Problem: What is the number of lines in the data that contain "will"? Nothing besides that number, please.

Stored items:
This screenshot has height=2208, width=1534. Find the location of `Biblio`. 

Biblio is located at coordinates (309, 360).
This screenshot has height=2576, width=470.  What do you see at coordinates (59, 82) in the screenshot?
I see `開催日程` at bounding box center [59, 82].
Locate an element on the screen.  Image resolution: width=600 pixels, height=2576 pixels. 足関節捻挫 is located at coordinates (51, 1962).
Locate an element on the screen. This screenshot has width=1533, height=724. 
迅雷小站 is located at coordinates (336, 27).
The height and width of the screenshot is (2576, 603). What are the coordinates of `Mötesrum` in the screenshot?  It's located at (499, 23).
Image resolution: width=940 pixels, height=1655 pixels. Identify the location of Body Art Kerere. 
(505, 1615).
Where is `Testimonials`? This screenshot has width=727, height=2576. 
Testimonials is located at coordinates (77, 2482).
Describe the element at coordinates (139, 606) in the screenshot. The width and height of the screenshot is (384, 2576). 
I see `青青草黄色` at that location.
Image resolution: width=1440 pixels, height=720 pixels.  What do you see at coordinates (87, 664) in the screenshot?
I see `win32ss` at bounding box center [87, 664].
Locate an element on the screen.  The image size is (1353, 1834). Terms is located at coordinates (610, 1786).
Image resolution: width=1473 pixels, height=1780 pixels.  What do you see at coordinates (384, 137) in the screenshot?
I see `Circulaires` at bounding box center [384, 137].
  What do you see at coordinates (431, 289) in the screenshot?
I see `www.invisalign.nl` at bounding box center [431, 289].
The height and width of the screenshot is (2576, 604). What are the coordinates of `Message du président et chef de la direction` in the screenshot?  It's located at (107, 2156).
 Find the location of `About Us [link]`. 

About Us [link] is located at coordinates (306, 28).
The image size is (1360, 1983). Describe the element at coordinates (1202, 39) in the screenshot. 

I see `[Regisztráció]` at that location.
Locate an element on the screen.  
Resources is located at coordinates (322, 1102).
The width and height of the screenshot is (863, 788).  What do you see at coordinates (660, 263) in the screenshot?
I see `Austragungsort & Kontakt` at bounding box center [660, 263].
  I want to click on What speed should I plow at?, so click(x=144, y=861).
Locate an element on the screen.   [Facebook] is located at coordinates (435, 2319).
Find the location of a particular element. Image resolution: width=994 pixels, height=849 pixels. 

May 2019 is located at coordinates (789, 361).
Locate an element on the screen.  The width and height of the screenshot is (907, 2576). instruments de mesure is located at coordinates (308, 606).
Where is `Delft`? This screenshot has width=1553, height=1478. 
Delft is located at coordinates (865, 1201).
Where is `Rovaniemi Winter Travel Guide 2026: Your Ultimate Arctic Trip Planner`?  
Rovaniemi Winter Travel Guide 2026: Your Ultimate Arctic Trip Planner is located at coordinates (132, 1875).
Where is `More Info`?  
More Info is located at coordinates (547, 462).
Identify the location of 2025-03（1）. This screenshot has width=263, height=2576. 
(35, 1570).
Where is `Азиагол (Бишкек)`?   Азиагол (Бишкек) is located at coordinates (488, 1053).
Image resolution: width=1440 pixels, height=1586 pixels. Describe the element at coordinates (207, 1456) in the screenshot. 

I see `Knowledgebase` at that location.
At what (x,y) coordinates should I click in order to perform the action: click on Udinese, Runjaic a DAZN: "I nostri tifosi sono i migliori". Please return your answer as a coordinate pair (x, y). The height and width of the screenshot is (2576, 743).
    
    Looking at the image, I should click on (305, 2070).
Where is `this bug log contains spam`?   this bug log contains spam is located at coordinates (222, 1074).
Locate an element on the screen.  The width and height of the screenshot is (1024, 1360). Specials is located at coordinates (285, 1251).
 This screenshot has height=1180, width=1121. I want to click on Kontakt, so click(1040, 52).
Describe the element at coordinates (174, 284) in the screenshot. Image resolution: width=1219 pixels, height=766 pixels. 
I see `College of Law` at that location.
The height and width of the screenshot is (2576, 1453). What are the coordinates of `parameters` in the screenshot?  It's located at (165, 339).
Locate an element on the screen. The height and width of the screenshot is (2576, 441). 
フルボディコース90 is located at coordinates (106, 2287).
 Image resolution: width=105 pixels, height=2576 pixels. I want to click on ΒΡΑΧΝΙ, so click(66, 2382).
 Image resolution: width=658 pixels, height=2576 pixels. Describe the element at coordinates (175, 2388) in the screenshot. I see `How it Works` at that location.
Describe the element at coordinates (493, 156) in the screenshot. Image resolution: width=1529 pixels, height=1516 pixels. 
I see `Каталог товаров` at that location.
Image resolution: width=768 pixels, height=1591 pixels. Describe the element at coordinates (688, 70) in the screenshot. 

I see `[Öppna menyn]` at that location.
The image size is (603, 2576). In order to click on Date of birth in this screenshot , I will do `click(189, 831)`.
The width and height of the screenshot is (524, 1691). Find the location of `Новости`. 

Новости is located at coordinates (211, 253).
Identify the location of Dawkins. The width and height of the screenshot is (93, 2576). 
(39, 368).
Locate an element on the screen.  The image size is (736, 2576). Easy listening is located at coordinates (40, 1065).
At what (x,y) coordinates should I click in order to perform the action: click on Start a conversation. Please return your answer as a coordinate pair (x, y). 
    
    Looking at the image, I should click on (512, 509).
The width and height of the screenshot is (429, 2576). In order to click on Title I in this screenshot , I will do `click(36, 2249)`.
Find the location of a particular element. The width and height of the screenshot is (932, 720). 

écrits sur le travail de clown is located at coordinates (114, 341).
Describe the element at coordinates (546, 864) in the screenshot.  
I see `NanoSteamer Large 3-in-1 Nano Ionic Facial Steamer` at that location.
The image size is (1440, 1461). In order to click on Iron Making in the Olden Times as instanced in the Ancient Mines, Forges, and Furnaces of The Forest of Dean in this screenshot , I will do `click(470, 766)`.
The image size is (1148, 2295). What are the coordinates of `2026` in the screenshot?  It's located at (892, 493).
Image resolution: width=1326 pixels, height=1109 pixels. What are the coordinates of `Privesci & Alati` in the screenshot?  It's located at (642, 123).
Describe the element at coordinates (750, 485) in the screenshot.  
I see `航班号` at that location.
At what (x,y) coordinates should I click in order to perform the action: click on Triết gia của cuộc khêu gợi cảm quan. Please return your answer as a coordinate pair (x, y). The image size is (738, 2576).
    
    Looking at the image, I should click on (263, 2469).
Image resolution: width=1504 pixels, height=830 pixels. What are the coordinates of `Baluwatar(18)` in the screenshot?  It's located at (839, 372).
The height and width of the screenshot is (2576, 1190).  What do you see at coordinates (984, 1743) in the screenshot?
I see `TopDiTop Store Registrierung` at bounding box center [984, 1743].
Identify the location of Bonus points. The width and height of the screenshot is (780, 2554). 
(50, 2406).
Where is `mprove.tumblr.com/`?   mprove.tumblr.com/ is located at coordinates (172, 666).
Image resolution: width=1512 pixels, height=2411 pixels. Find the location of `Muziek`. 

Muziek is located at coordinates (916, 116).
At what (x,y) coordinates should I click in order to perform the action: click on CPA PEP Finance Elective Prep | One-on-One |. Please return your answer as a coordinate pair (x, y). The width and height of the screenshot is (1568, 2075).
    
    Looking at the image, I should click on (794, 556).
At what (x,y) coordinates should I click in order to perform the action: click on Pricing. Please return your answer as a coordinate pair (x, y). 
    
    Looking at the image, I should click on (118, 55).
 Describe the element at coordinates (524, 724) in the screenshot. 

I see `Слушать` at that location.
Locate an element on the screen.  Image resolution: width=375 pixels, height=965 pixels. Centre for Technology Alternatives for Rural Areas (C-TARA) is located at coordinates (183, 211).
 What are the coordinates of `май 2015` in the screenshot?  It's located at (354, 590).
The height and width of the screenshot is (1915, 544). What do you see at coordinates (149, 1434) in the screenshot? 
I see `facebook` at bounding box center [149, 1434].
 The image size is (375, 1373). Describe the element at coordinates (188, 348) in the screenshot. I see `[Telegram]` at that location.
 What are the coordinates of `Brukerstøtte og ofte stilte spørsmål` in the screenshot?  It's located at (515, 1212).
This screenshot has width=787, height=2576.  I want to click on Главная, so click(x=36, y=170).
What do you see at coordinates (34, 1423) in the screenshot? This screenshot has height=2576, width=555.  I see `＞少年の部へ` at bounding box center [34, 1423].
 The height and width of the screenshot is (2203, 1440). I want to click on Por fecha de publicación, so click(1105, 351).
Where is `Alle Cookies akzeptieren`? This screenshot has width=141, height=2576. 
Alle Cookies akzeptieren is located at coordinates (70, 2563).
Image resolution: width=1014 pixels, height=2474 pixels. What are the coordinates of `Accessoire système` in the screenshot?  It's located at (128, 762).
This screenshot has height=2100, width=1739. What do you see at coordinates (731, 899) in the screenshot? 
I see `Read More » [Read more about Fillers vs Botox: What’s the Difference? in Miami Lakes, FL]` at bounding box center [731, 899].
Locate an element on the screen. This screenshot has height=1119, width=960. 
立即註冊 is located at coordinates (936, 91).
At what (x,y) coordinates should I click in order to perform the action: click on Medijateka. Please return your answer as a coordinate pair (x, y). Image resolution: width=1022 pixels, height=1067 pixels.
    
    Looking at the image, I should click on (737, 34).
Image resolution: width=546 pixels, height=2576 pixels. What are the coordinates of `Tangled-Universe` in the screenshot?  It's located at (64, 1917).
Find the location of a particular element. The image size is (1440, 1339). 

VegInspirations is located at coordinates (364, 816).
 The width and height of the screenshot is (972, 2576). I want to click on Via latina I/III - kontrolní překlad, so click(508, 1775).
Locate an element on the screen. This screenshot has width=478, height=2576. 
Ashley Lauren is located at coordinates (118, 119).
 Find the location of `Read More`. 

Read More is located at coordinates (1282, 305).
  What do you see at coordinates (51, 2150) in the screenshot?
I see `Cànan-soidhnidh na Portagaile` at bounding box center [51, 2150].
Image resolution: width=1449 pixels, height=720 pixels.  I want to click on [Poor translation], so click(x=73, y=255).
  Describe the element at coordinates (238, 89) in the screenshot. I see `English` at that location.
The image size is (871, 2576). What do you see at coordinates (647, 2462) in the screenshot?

Result of this task: 3